In the data below, for each id2, I want to collect a list of the id1 that is above them in hierarchy/level.
from pyspark.sql import SparkSession
from pyspark.sql.types import StructType, StructField, StringType, IntegerType
schema = StructType([
StructField("group_id", StringType(), False),
StructField("level", IntegerType(), False),
StructField("id1", IntegerType(), False),
StructField("id2", IntegerType(), False)
])
# Feature values
levels = [1, 2, 3, 3, 3, 3, 3, 4, 4, 4, 4, 4, 4, 4, 4, 4, 4, 4]
id1_values = [0, 200001, 677555, 677555, 677555, 677555, 677555, 605026, 605026, 605026, 605026, 605026, 605026, 662867, 662867, 662867, 662867, 662867]
id2_values = [200001, 677555, 605026, 662867, 676423, 659933, 660206, 675767, 681116, 913248,
910758, 913773, 698738, 910387, 910758, 910387, 910113, 910657]
data = zip(['A'] * len(levels), levels, id1_values, id2_values)
# Create DataFrame
data = spark.createDataFrame(data, schema)
This can be done like this, using a window function and collect_list.
window = Window.partitionBy('group_id').orderBy('level').rowsBetween(Window.unboundedPreceding, Window.currentRow)
data.withColumn("list_id1", F.collect_list("id1").over(window)).display()

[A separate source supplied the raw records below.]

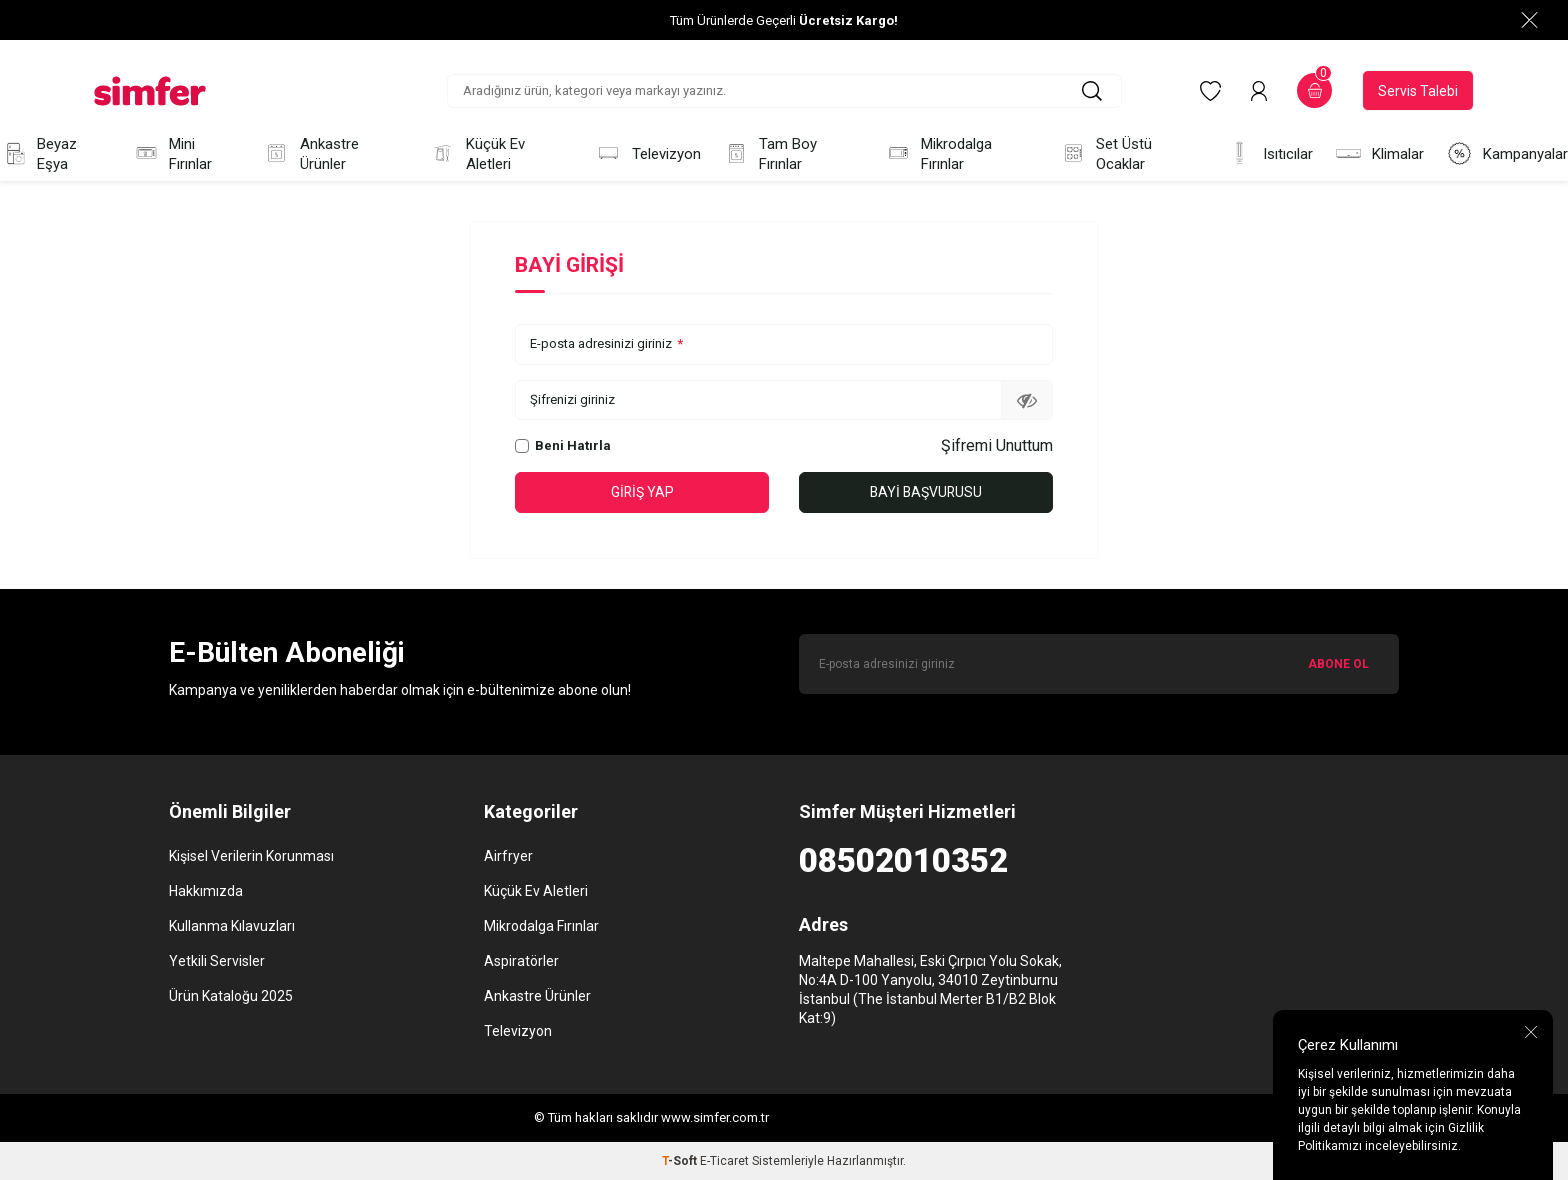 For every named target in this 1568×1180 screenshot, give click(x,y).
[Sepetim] (1314, 90)
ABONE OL (1338, 664)
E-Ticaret (724, 1161)
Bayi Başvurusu (926, 492)
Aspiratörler (521, 961)
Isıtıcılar (1269, 153)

The issue is in some cases there are several id1s with the same level. I want the collect_list to take this into account in some way.
As an example, on level two we have two unique id1s, 605026 and 662867.For id2 910387, that corresponds to id1 662867 on level 4. I don’t want to include 605026 in the list.
The list I want to collect should only include one id1 per level.
How can this be achieved using PySpark API?